10. Коловращение жизни
Надо же так случиться, что бродячий шарманщик-итальянец с обезьянкой, зябко дрожащей, завел свою музыку как раз напротив окон министерства финансов – на Мойке, № 47… Владимир Николаевич Коковцев невольно отвлекался, прислушиваясь:
Всюду деньги, деньги, деньги,
всюду деньги – господа,
а без денег жизнь плохая,
не годится никуда…
Его навестила красивая госпожа М., в прошлом придворная дама, несшая на себе шубу из канадских опоссумов тысяч на двадцать и еще бриллиантов в перстнях тысяч на сорок. Прослезившись и мило высморкавшись, она сказала певучим контральто:
– У меня записка лично от государя императора… к вам, Владимир Николаевич. Мне нужно (срочно!) сто двадцать тысяч.
Коковцев был человек умный, хорошо воспитанный, но болтлив не в меру и сейчас завелся как шарманка на целых полчаса, рассказывая прекрасной госпоже М., как трудно быть в России министром финансов, что десятимиллионный фонд давно исчерпан, что покрыть расходы казны без ведома Государственной Думы (и без прений в ней) уже не представляется возможным…
– Владимир Николаевич, – сказала госпожа М., – я прекрасно вхожу в ваше положение, но войдите и вы в мое: мне срочно (даже очень срочно!) нужны сто двадцать тысяч рублей.
– Высочайшее повеление, – отвечал Коковцев, – я должен исполнить, и просимую вами сумму вы от меня получите, но, мадам, я вынужден доложить его величеству об источнике этой суммы.
– Золотой вы человек! – сказала госпожа М. – Мне ведь важно получить деньги, а источник золота меня не касается…
Через несколько дней Николай II заметил Коковцеву:
– Из личных денег моего Кабинета вами изъято сто двадцать тысяч рублей. Мне неловко говорить вам о своей эмеритуре, но вы и сами понимаете… деньги на земле не валяются.

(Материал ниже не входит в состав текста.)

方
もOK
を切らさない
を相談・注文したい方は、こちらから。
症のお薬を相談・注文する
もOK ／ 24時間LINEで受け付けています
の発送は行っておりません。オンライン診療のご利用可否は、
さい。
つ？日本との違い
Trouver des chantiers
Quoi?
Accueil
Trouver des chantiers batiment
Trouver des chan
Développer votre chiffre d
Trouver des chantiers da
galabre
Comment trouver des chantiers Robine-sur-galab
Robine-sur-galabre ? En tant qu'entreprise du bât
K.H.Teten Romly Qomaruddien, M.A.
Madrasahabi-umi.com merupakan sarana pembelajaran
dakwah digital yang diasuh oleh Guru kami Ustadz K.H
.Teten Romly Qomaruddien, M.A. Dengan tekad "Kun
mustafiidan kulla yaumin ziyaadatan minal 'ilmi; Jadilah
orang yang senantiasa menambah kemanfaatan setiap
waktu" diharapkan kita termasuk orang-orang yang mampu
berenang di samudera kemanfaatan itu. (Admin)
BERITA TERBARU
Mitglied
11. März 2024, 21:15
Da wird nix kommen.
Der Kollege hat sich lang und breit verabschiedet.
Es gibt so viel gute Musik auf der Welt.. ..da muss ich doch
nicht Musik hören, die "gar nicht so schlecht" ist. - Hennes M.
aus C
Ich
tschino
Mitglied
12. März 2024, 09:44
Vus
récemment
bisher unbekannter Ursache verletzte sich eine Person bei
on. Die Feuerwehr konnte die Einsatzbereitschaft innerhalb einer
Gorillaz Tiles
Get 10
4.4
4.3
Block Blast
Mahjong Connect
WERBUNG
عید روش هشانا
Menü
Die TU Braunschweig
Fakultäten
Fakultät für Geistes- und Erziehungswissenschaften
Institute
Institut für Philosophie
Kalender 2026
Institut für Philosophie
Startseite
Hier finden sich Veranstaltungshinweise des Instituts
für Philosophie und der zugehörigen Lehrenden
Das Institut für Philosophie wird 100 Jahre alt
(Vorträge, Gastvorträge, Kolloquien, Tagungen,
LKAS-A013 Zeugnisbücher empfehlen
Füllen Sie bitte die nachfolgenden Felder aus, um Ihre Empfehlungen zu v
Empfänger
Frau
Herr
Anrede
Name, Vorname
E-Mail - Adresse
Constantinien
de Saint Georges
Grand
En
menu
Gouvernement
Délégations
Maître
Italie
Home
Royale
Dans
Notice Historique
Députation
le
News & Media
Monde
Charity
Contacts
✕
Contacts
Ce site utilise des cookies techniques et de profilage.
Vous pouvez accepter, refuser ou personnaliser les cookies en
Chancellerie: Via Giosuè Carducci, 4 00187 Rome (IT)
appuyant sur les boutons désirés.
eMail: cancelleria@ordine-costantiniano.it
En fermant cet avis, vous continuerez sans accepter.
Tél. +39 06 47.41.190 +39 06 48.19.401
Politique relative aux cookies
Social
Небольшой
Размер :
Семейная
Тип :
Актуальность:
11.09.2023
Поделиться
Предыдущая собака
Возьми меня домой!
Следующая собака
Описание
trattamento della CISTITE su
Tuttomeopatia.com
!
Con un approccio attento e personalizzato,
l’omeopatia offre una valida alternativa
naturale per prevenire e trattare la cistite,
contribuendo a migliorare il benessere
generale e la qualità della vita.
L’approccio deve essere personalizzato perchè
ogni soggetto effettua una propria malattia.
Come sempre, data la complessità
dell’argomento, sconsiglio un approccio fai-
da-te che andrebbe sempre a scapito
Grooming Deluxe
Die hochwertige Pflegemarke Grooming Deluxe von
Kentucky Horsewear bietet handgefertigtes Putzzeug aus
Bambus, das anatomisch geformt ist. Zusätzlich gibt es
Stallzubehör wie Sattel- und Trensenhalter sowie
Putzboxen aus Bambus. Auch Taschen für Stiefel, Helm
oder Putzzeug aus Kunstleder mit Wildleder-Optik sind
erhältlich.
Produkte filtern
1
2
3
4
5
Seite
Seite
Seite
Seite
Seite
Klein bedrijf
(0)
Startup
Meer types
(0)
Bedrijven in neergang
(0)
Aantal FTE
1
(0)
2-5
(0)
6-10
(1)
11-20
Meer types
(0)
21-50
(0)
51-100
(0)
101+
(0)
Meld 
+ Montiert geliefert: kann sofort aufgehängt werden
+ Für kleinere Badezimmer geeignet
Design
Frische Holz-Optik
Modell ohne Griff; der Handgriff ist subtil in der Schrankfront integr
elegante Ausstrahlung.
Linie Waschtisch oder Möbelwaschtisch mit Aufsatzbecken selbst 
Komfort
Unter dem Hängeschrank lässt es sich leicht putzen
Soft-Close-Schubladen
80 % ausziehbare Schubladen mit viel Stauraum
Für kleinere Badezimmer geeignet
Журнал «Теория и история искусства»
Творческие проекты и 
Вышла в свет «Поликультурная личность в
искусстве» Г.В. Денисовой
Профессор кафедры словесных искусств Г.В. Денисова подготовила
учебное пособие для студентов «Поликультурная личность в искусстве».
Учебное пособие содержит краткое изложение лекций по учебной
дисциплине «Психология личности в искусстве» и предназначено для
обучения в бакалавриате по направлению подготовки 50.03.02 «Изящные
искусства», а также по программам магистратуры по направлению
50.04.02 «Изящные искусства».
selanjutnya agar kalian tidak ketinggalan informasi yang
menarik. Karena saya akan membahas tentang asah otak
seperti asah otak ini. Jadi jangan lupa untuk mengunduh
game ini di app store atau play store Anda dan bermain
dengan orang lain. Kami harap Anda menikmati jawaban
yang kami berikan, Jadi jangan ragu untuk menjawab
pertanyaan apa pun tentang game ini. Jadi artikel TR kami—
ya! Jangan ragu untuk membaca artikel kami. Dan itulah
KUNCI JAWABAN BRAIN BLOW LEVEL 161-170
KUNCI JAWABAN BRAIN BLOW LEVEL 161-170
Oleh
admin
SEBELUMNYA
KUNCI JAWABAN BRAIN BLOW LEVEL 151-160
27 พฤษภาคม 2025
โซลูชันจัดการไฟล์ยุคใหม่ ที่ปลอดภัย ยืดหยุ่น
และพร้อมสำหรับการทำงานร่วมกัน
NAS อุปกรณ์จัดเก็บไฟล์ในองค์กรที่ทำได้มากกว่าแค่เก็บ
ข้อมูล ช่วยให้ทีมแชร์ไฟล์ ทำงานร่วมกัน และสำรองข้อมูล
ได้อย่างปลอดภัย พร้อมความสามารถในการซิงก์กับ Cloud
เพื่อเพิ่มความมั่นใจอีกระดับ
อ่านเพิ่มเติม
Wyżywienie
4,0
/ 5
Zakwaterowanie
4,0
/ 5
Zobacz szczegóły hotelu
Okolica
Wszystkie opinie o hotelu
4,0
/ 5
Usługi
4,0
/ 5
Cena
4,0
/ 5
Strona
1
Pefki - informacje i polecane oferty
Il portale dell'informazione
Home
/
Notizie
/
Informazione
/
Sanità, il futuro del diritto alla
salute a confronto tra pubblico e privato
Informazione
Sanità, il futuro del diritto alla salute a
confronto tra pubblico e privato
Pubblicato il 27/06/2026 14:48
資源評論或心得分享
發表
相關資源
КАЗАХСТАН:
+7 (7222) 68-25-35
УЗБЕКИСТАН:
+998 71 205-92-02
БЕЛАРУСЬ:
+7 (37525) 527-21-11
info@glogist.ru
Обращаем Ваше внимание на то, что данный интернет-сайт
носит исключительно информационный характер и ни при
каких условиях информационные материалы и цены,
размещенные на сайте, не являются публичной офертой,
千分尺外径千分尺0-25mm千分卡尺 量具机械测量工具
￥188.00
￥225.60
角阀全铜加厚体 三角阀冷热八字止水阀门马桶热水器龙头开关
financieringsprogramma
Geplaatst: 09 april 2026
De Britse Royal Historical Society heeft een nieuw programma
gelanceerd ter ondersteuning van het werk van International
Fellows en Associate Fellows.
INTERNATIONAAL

Коковцев показал царю его же записку.
– Вы ее дали для госпожи М., – пояснил он. – Но вам известно, государь, что ресурсы казны исчерпаны, а деньги, как вы высочайше заметили, на земле не валяются, и посему я был вынужден прибегнуть к капиталам вашего монаршего Кабинета.
Царь две недели подряд с Коковцевым не разговаривал. Императрица же при встречах с ним делала вид, будто он обворовал ее в темном переулке. Миллиардеры, живущие задарма, на всем готовом, в сказочных дворцах, наполненных сокровищами, они выедали казну, как крысы, забравшиеся в головку сыра, но… только посмей тронуть их кубышку! Коковцев рассказал этот случай жене:
– С тех пор всякие записочки о выдачах прекратились. Свой карман они берегут так, будто едут в переполненном трамвае. Понимаю и Распутина, ищущего прибылей на стороне…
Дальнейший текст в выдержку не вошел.